Ein Trend im Einzelhandel ist das „Mastige“. Das Wort setzt sich zusammen aus mass (Masse) und Prestige und meint die Massenherstellung prestigeträchtiger Kollektionen von Top-Designern, die bei Filialisten für einen kurzen Zeitraum angeboten werden. Das funktioniert nur, wenn die gesamte Inszenierung dieses Versprechen einlöst. Hierzu leisten auch Displayfiguren, als wichtiger Teil des Visual Merchandising, einen entscheidenden Beitrag. Ein immer wichtigerer Trend bei Displayfiguren sind die „grünen“ Figuren.
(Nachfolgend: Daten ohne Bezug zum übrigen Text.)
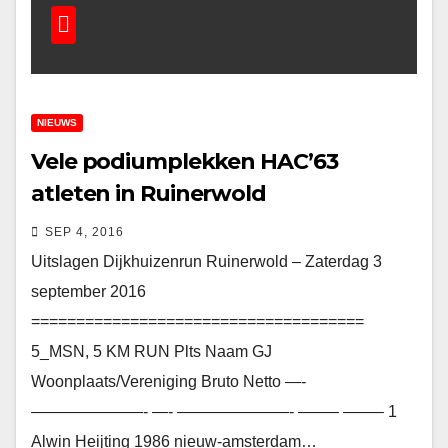
NIEUWS
Vele podiumplekken HAC’63
atleten in Ruinerwold
SEP 4, 2016
Uitslagen Dijkhuizenrun Ruinerwold – Zaterdag 3
september 2016
=====================================
5_MSN, 5 KM RUN Plts Naam GJ
Woonplaats/Vereniging Bruto Netto —-
———————- —- ———————- ——– ——– 1
Alwin Heijting 1986 nieuw-amsterdam…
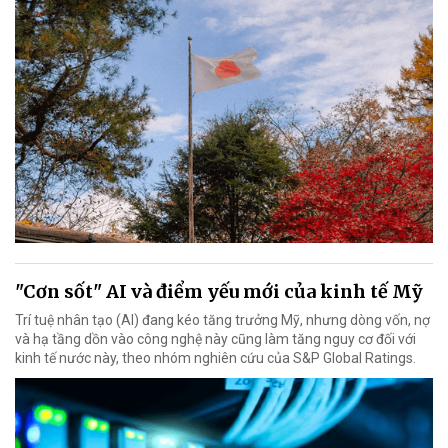
"Cơn sốt" AI và điểm yếu mới của kinh tế Mỹ
Trí tuệ nhân tạo (AI) đang kéo tăng trưởng Mỹ, nhưng dòng vốn, nợ
và hạ tầng dồn vào công nghệ này cũng làm tăng nguy cơ đối với
kinh tế nước này, theo nhóm nghiên cứu của S&P Global Ratings.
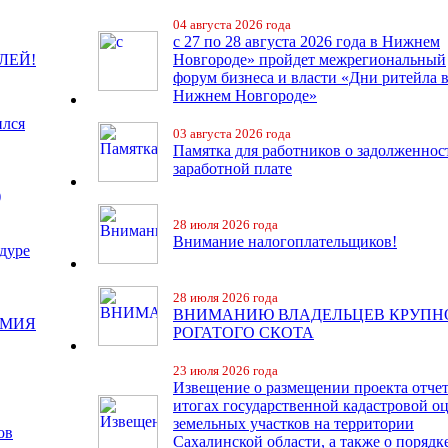
04 августа 2026 года
с 27 по 28 августа 2026 года в Нижнем
ЛЕЙ!
Новгороде» пройдет межрегиональный
форум бизнеса и власти «Дни ритейла 
Нижнем Новгороде»
ился
03 августа 2026 года
Памятка для работников о задолженнос
заработной плате
)
28 июля 2026 года
Внимание налогоплательщиков!
дуре
28 июля 2026 года
ВНИМАНИЮ ВЛАДЕЛЬЦЕВ КРУПН
ЕМИЯ
РОГАТОГО СКОТА
23 июля 2026 года
Извещение о размещении проекта отчет
итогах государственной кадастровой о
земельных участков на территории
ов
Сахалинской области, а также о порядк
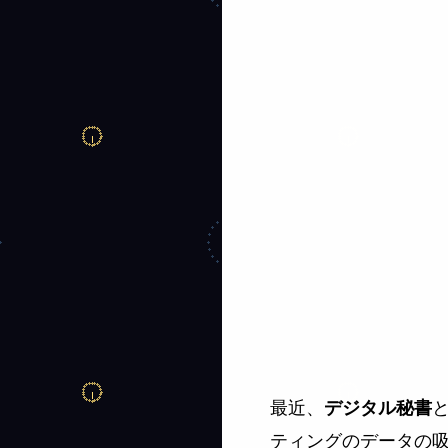
最近、
デジタル秘書
ティングのデータの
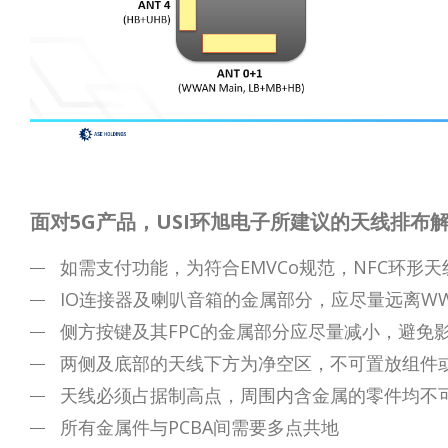
面对5G产品，USI环旭电子所建议的天线排布
如需支付功能，为符合EMVCo规范，NFC环形
IO连接器及喇叭音箱的金属部分，应尽量远离W
侧方按键及其FPC的金属部分应尽量减小，避免
两侧及底部的天线下方为净空区，不可置放组件
天线必须占据制高点，周围内含金属的零件均不
所有金属件与PCBA间需要多点共地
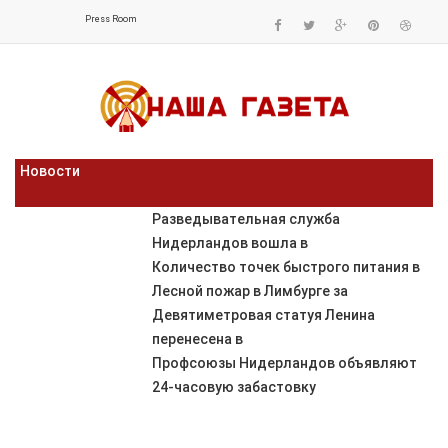
Press Room
Новости
Разведывательная служба
Нидерландов вошла в
Количество точек быстрого питания в
Лесной пожар в Лимбурге за
Девятиметровая статуя Ленина
перенесена в
Профсоюзы Нидерландов объявляют
24-часовую забастовку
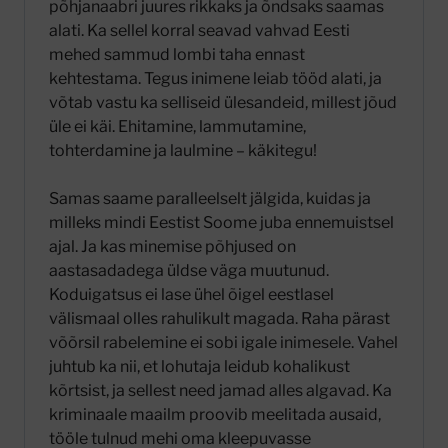
põhjanaabri juures rikkaks ja õndsaks saamas
alati. Ka sellel korral seavad vahvad Eesti
mehed sammud lombi taha ennast
kehtestama. Tegus inimene leiab tööd alati, ja
võtab vastu ka selliseid ülesandeid, millest jõud
üle ei käi. Ehitamine, lammutamine,
tohterdamine ja laulmine – käkitegu!
Samas saame paralleelselt jälgida, kuidas ja
milleks mindi Eestist Soome juba ennemuistsel
ajal. Ja kas minemise põhjused on
aastasadadega üldse väga muutunud.
Koduigatsus ei lase ühel õigel eestlasel
välismaal olles rahulikult magada. Raha pärast
võõrsil rabelemine ei sobi igale inimesele. Vahel
juhtub ka nii, et lohutaja leidub kohalikust
kõrtsist, ja sellest need jamad alles algavad. Ka
kriminaale maailm proovib meelitada ausaid,
tööle tulnud mehi oma kleepuvasse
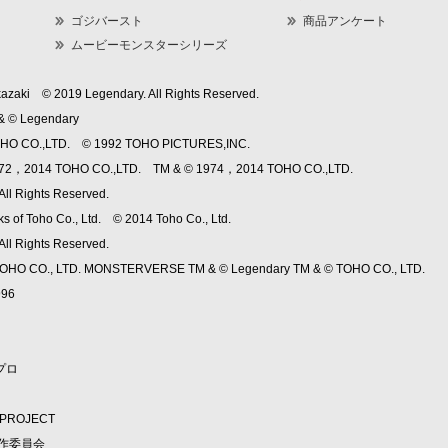
ゴジバースト
商品アンケート
ムービーモンスターシリーズ
azaki © 2019 Legendary. All Rights Reserved.
 © Legendary
HO CO.,LTD. © 1992 TOHO PICTURES,INC.
972，2014 TOHO CO.,LTD. TM & © 1974，2014 TOHO CO.,LTD.
ll Rights Reserved.
s of Toho Co., Ltd. © 2014 Toho Co., Ltd.
ll Rights Reserved.
 © TOHO CO., LTD. MONSTERVERSE TM & © Legendary TM & © TOHO CO., LTD.
96
プロ
ROJECT
製作委員会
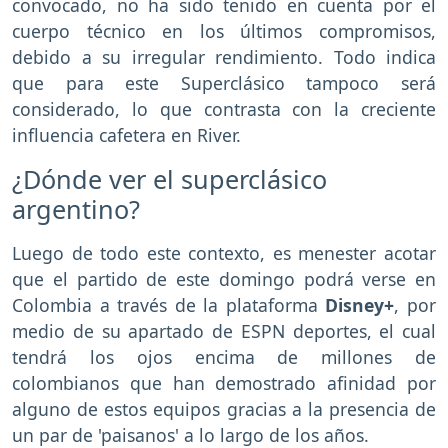
convocado, no ha sido tenido en cuenta por el
cuerpo técnico en los últimos compromisos,
debido a su irregular rendimiento. Todo indica
que para este Superclásico tampoco será
considerado, lo que contrasta con la creciente
influencia cafetera en River.
¿Dónde ver el superclásico
argentino?
Luego de todo este contexto, es menester acotar
que el partido de este domingo podrá verse en
Colombia a través de la plataforma
Disney+
, por
medio de su apartado de ESPN deportes, el cual
tendrá los ojos encima de millones de
colombianos que han demostrado afinidad por
alguno de estos equipos gracias a la presencia de
un par de 'paisanos' a lo largo de los años.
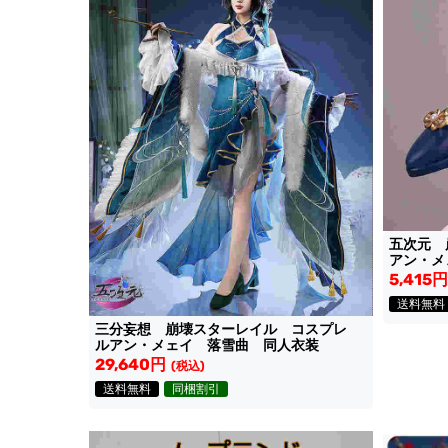
五次元 
アン・メ
用靴
5,415円
送料無料
三分妄想 崩壊スターレイル コスプレ
ルアン・メェイ 落雪曲 同人衣装
29,640円
(税込)
送料無料
同梱割引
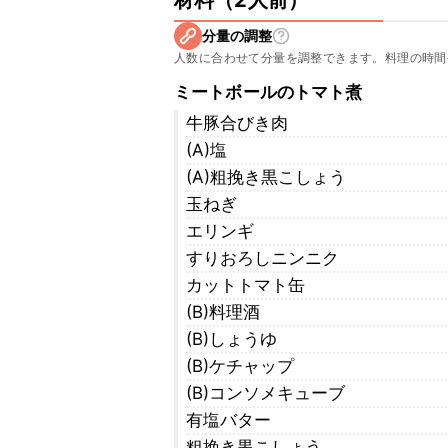
材料
（
2人前
）
分量の調整
人数に合わせて分量を調整できます。料理の時間
ミートボールのトマト煮
牛豚合びき肉
(A)塩
(A)粗挽き黒こしょう
玉ねぎ
エリンギ
すりおろしニンニク
カットトマト缶
(B)料理酒
(B)しょうゆ
(B)ケチャップ
(B)コンソメキューブ
有塩バター
粗挽き黒こしょう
Das meint nicht die Farbe, sondern eine umweltschonende Fertigung. Die Fertigung der Figuren geschieht aus einem biologischen Harz aus nachwachsenden Rohstoffen mit einer deutlich besseren Öko-Bilanz. Die Figurenhersteller begrüßen es, wenn größere Handelsunternehmen mit ihnen Figuren zusammen individuell entwickeln.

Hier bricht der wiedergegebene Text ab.